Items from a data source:
- Opening Delimiter -

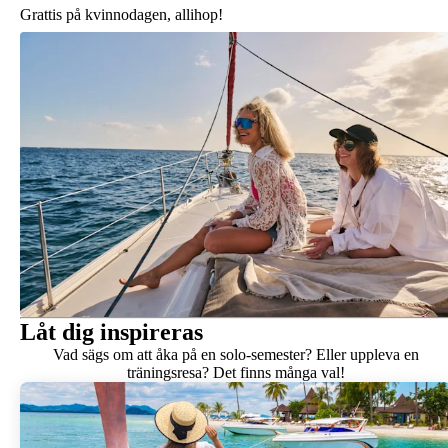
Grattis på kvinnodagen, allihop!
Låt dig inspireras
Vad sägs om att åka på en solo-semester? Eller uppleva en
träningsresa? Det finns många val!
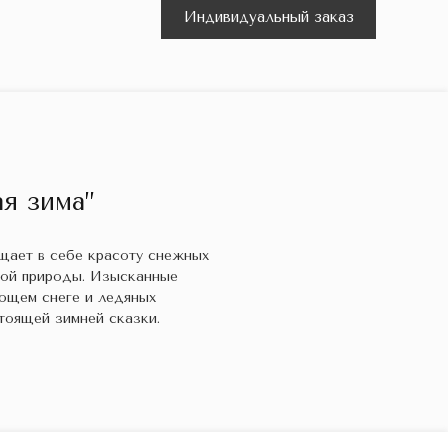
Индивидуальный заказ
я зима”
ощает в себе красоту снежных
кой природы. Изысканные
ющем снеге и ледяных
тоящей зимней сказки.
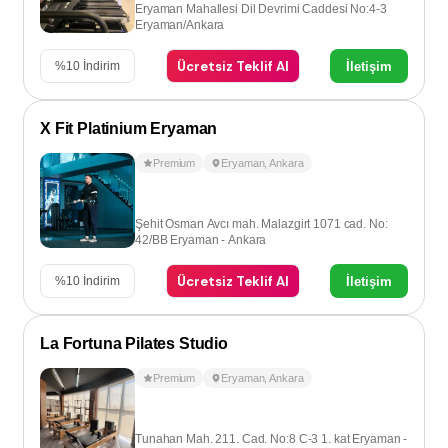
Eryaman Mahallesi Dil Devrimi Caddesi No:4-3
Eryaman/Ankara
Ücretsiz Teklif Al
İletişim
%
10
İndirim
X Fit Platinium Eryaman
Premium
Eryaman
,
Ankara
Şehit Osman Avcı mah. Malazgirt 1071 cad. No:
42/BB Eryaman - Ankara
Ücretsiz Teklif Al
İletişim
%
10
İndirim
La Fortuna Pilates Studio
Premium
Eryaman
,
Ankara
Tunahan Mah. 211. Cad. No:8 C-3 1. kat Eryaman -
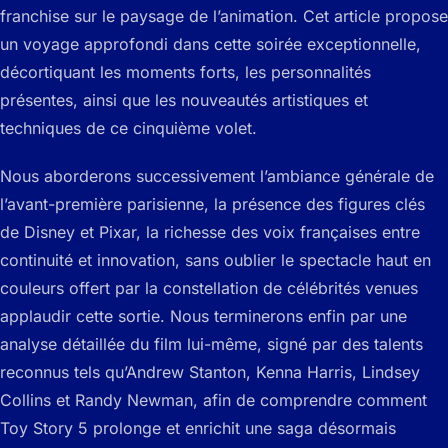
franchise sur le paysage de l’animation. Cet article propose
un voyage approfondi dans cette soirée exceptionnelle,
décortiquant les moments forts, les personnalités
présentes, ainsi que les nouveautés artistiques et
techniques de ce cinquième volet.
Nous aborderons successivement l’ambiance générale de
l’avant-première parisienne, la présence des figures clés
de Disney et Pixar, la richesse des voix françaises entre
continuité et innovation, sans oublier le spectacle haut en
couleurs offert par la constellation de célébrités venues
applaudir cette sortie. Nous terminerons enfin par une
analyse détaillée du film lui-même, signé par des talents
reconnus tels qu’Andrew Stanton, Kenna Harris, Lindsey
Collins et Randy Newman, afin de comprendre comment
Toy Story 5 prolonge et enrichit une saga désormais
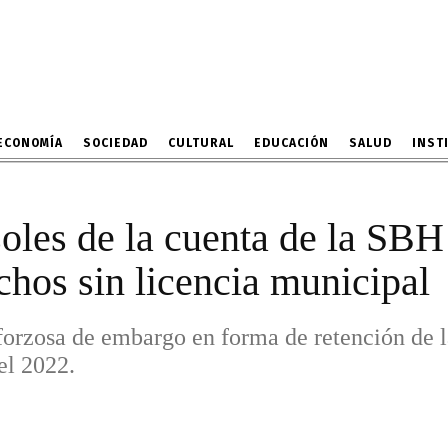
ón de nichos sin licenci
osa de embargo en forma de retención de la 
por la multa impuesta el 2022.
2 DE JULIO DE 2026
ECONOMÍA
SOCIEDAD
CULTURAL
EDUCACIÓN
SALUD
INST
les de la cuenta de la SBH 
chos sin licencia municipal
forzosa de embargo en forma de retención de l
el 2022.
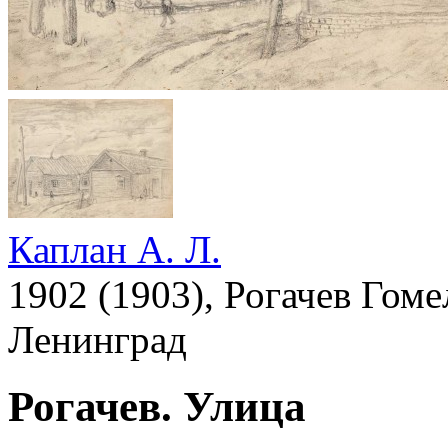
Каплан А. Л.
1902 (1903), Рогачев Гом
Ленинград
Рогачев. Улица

- Closing Delimiter -

_Your objective_
Where a line above holds the string "cette", copy that line.

_Answer section_
un voyage approfondi dans cette soirée exceptionnelle,
applaudir cette sortie. Nous terminerons enfin par une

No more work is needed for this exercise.